Verder voert verweerder aan dat het voor de werking van emissiearme stalsystemen van belang is dat aan de technische eisen en gebruiksvoorwaarden uit de systeembeschrijving wordt voldaan. Deze beschrijving is neergelegd in de leaflet van het stalsysteem en bevat gedetailleerde eisen en voorwaarden die waarborgen dat het stalsysteem daadwerkelijk de vastgestelde emissiereductie kan behalen. Verweerder wijst erop dat veehouders er op grond van artikel 3.123 van het Activiteitenbesluit milieubeheer (het Activiteitenbesluit) voor moeten zorgen dat het stalsysteem voldoet aan die technische eisen en dat het stalsysteem ook wordt gebruikt en onderhouden overeenkomstig de voorwaarden die noodzakelijk zijn voor een goede werking van dat systeem. Volgens verweerder is deze wettelijke verplichting voldoende om er in beginsel vanuit te mogen gaan dat een systeembeschrijving in een concreet geval wordt opgevolgd en dat de Rav-emissiefactoren dus worden gehaald. Als de veehouder zich daar niet aan houdt, kan de bevoegde gemeentelijke instantie daartegen handhavend optreden. Verweerder stelt dat hij onder omstandigheden zelf ook handhavend kan optreden op grond van overtreding van artikel 2.7, tweede lid, van de Wnb. Als de emissie hoger uitvalt en de referentiesituatie wordt overschreden, is geen sprake van intern salderen en wordt gehandeld zonder de vereiste natuurvergunning, aldus verweerder.
6.3 De rechtbank is van oordeel dat verweerder niet zonder meer mocht uitgaan van de Rav-emissiefactoren. De rechtbank zal dit hierna toelichten.
6.3.1 Bij het verlenen van een natuurvergunning moet verweerder beoordelen of op grond van objectieve gegevens kan worden uitgesloten dat het aangevraagde project leidt tot significante gevolgen voor een Natura 2000-gebied. Daarbij geldt dat er geen redelijke wetenschappelijke twijfel mag bestaan over de vraag of het project schadelijke gevolgen zal hebben voor de natuurlijke kenmerken van de betrokken Natura 2000-gebieden. De bewijslast hiervoor ligt bij verweerder.
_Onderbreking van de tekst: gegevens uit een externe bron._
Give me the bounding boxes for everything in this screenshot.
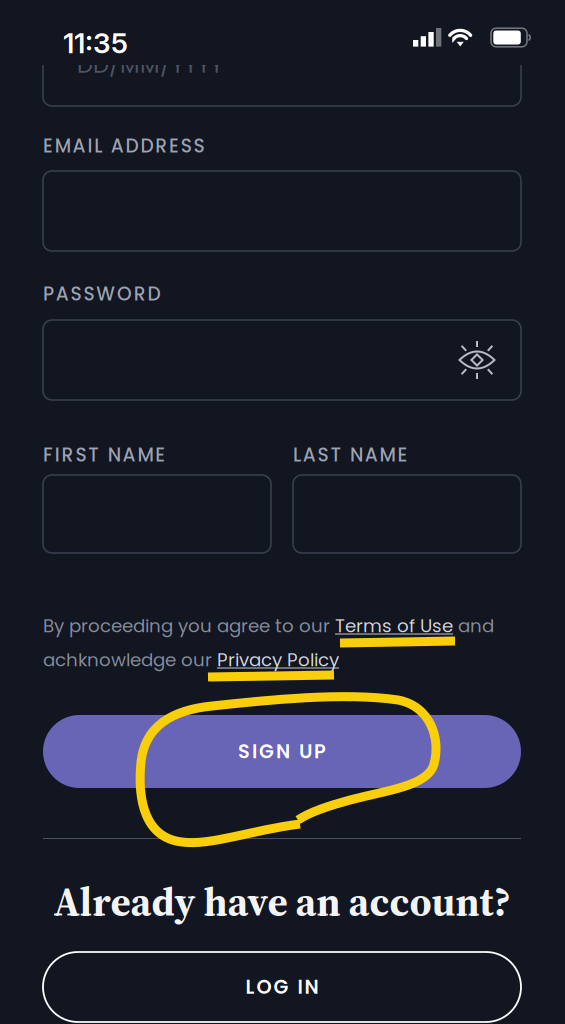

6.3.2 De aanvraag ziet op het houden van 144 melkkoeien en 132 stuks jongvee in de stallen B, D, G en R met reguliere stalsystemen, 38.000 vleeskuikens in de bestaande stal J met het emissiearme stalsysteem met Rav-code E 5.5, 100.200 vleeskuikens in de bestaande stallen K, L en M met het emissiearme stalsysteem met Rav-code E 5.10 en 38.600 vleeskuikens in de bestaande stal U, waarin het emissiearme stalsysteem met Rav-code E 5.11 zal worden aangebracht.
In de referentiesituatie mochten meer dan 144 melkkoeien (namelijk 168) en meer dan 132 stuks jongvee (namelijk 133) worden gehouden in stallen met een regulier stalsysteem. Daarnaast bestond in de referentiesituatie ook al toestemming voor het houden van 36.700 vleeskuikens in stal J, 100.200 vleeskuikens in de stallen K, L en M en 38.000 vleeskuikens in stal U. Ook was voor stal J al het emissiearme stalsysteem met Rav-code E 5.5 vergund en was voor de stallen K, L en M al het emissiearme stalsysteem met Rav-code E 5.10 vergund. In zoverre wordt de bestaande activiteit dus niet gewijzigd.
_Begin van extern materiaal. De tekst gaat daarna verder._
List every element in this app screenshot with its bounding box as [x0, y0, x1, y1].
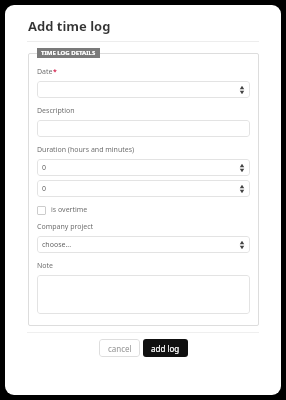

Op het moment waarop geen sprake meer is van de voortzetting van één en hetzelfde project moet worden beoordeeld of de wijziging van het bestaande project significante gevolgen kan hebben. De bestaande activiteit gaat door de wijziging niet in zijn geheel onder de vergunningsplicht van artikel 2.7, eerste lid, van de Wnb en artikel 6, derde lid, van de Habitatrichtlijn vallen. De wijziging van de bestaande activiteit is in dat geval het project als bedoeld in artikel 6, derde lid, van de Habitatrichtlijn, waarvan beoordeeld moet worden of die significante gevolgen kan hebben. [6]
Hieruit volgt dat het project in dit geval bestaat uit het houden van 1.300 extra vleeskuikens in stal J, het houden van 600 extra vleeskuikens in stal U en het vervangen van het bestaande systeem in stal U door het nieuwe emissiearme stalsysteem met Rav-code E 5.11.
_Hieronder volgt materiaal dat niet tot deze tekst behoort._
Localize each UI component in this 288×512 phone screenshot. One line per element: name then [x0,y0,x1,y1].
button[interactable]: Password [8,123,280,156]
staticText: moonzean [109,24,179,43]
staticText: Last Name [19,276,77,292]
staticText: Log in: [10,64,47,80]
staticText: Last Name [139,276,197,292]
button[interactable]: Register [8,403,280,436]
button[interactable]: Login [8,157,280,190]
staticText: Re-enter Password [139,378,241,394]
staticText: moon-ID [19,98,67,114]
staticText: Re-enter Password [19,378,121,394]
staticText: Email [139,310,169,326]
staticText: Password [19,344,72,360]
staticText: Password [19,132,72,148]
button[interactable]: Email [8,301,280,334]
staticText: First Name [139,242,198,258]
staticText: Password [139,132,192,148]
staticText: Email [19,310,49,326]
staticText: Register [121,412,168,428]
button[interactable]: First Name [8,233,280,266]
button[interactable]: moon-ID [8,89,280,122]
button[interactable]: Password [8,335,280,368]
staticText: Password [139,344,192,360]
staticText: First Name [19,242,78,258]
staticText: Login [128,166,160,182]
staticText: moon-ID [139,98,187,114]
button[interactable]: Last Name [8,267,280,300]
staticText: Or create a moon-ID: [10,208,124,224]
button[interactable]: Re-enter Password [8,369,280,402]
Het emissiearme stalsysteem met Rav-code E 5.11 is een stal met een luchtmengsysteem voor droging van de strooisellaag in combinatie met een warmtewisselaar. Op basis van artikel 2, eerste lid, van de Rav, gelezen in samenhang met bijlage 1 van de Rav, heeft verweerder voor de vleeskuikens die in deze stal worden gehouden een emissiefactor van 0,021 kg NH₃ per dierplaats per jaar toegepast in plaats van de emissiefactor van 0,068 kg NH₃ per dierplaats per jaar die geldt voor vleeskuikens die in een reguliere stal worden gehouden. Voor het emissiearme stalsysteem met Rav-code E 5.10 dat op basis van de oude natuurvergunning was vergund voor stal U geldt een emissiefactor van 0,035 kg NH₃ per dierplaats per jaar.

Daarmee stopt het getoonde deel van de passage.